AI adoption and data maturity within enterprises have seen significant growth in the past decade. With each passing day, new enterprise AI use cases come to life in more organizations and more industries. Some enterprises, especially those at the more mature end of this spectrum, have made tremendous progress productizing their data science capabilities, and have set up large data and model capabilities to fuel their customer growth.

Many of these same companies are looking for ways to make more data accessible to their AI programs and increase business growth — but to do so in a way that protects data privacy. As this exploration continues, we are seeing two emerging industry trends. First, organizations that have leveraged most of their existing first-party data assets are searching for newer dimensions to help them understand their customers and grow their businesses (BCG, 2020). Second, organizations that continue to struggle with sourcing their first-party data (e.g., CPG companies) are looking for ways, particularly through external partnerships, to increase visibility into their customers using data enrichment.

Until a few years ago, purchasing second- and third-party data from external vendors was about the only way enterprises could access new information about their customers, stores, or products. Once they acquired the data, the companies then had to blend those assets to enrich their understanding. Platforms that offer data-exchange (Saulles, 2020) or data-sharing services (Data Republic, 2021) have definitely simplified access to such offerings and have, as a result, seen strong adoption within specific industries. Such exchanges, though, have multiple shortcomings, ranging from sub-optimal granularity (e.g., zip code level information instead of socio-demographic data on individual customers) to poor quality (e.g., slower, manual updates to the data, or sparse coverage). On paper, an inter-organization data consortium could allow multiple entities to exchange information so all parties could learn more about their customers and their growth drivers. In practice, however, there have been very few such partnerships, mainly because of each company’s concerns about privacy, differing governance structures between entities, poor infrastructure, high costs, and regulatory challenges.

While all this has been taking place in the foreground, Federated Learning has emerged in the background as a new paradigm for collaboration and partnership between enterprises. Federated Learning (FL) enables companies to share data in a “closed-loop system” to build a common, powerful machine learning model — and do it without actually exchanging data. This single capability may soon enable companies to vastly improve customer insight while addressing such critical issues as data privacy, data security, data-access rights, and access to heterogeneous data.

In the following article, we will highlight the current Federated Learning landscape. We will do so by assessing FL current progress and providing high-level predictions of when different industries will be able to start using FL to share data and models to drive individual actionability and solve specific use cases. We will also discuss obstacles that must be overcome before large-scale adoption of Federated Learning will be possible. Some of these obstacles are technical and must be addressed by data scientists. The solution for other, more organizational obstacles including overall strategy, with whom to enter into agreements, and whether the technology is sufficiently mature, will reside in the executive suite.

Data Sharing Without Data Exchange

Federated Learning is broadly defined as “a machine learning setting where multiple entities (clients) collaborate in solving a machine learning problem, under the coordination of a central server or service provider”[1] without clients having to actually exchange their data. In this setting, the central server drives a cyclical process in which:

1. The central server first sends out the current version of the global model to a subset of client devices.

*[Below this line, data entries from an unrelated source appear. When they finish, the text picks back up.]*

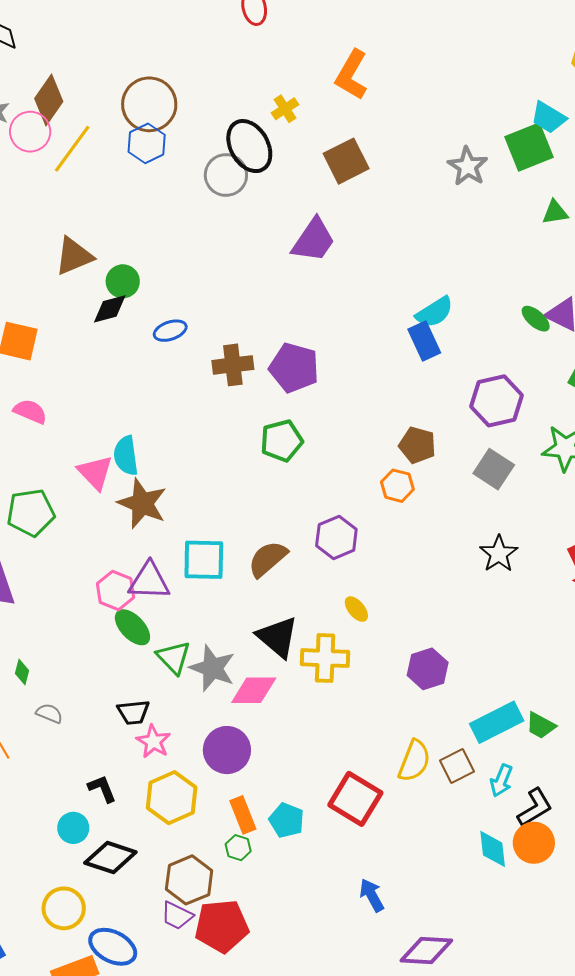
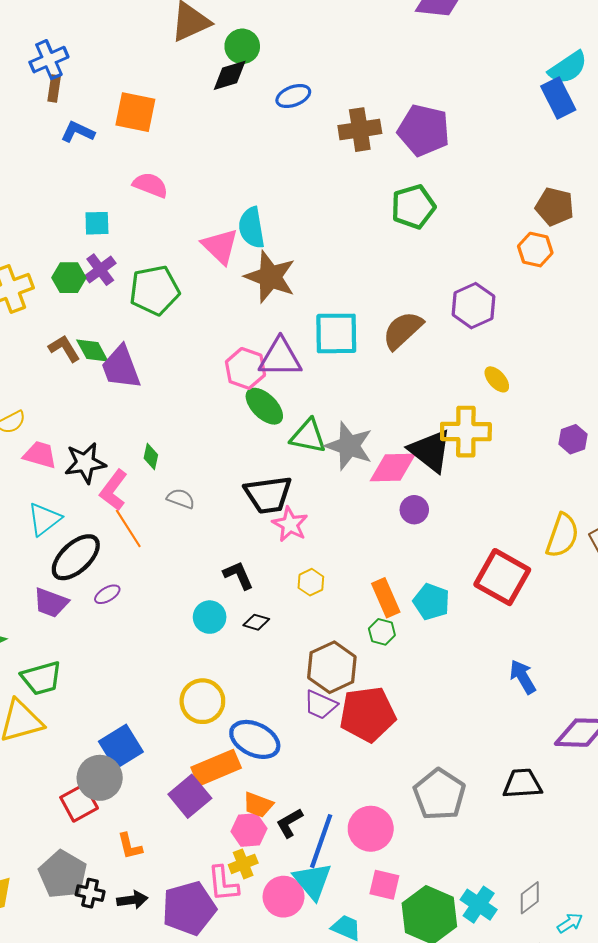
black triangle: (278, 637) -> (430, 451), moved
green triangle: (174, 657) -> (308, 436), turned -33
purple hexagon: (428, 669) -> (573, 439), size x0.7
black trapezoid: (133, 712) -> (268, 495), size x1.4
purple circle: (227, 750) -> (414, 510), moved, size x0.6
yellow hexagon: (172, 798) -> (311, 582), size x0.5
black diamond: (110, 858) -> (256, 622), moved, size x0.5

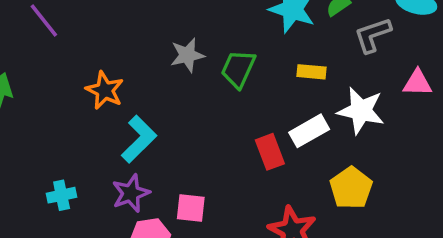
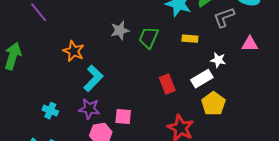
white star: (361, 111) -> (218, 60), size x0.6
white rectangle: (309, 131) -> (202, 79), moved
purple star: (131, 193) -> (89, 109), turned 30
cyan cross: (62, 195) -> (50, 111), turned 35

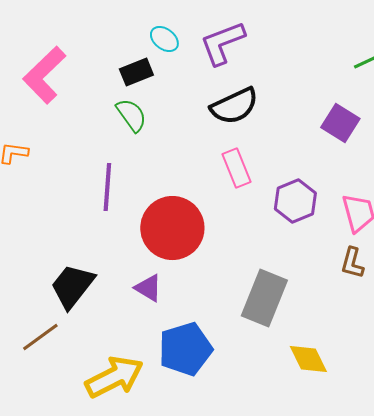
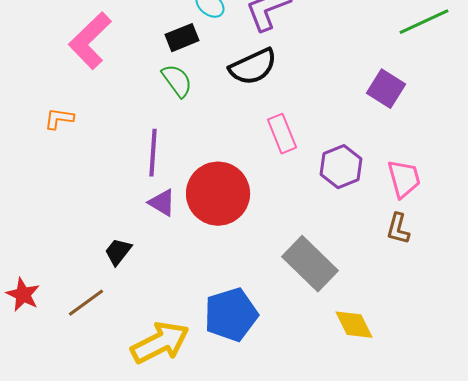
black semicircle: (234, 106) -> (253, 67), moved
black trapezoid: (72, 286) -> (118, 252), size x0.6
purple triangle: (148, 288) -> (162, 203), moved
gray rectangle: (264, 298) -> (310, 264), turned -68

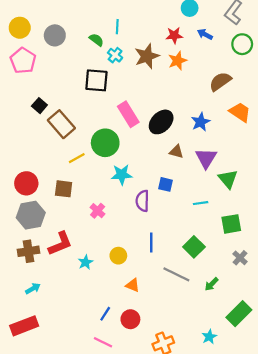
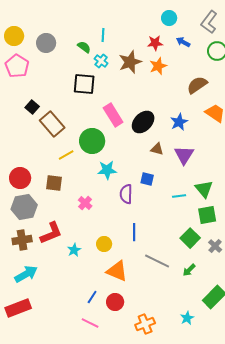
green triangle: (228, 179) -> (204, 189), moved
green square: (194, 247) -> (190, 238), moved
orange triangle: (133, 285) -> (117, 271), size x1.6
cyan arrow: (33, 289) -> (26, 274), size x1.6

2. Each device then produces updates to the model parameters based on their individual datasets, such as via stochastic gradient descent.

3. The devices then send their client-model updates back to the central server.

4. The server aggregates the updates to produce an updated version of the global model.

5. The server then sends out the new version to the client devices, and the entire process repeats itself.

This cyclical process can be effective — but relying on a single server can be risky. The central server is a single point of failure. It needs to be able to support large amounts of data transfer between itself and the clients. And it has to be trusted by all parties in the network.[2]

There are still other major risks associated with FL — and with distributed machine learning in general. Bad actors may attempt to compromise the global model, such as through model poisoning[3] or by trying to access or recreate clients’ private datasets.[4] These risks can be addressed using decentralized or blockchain-native approaches such as randomized verifier peer selection and by model-update validation in combination with traditional privacy safeguards.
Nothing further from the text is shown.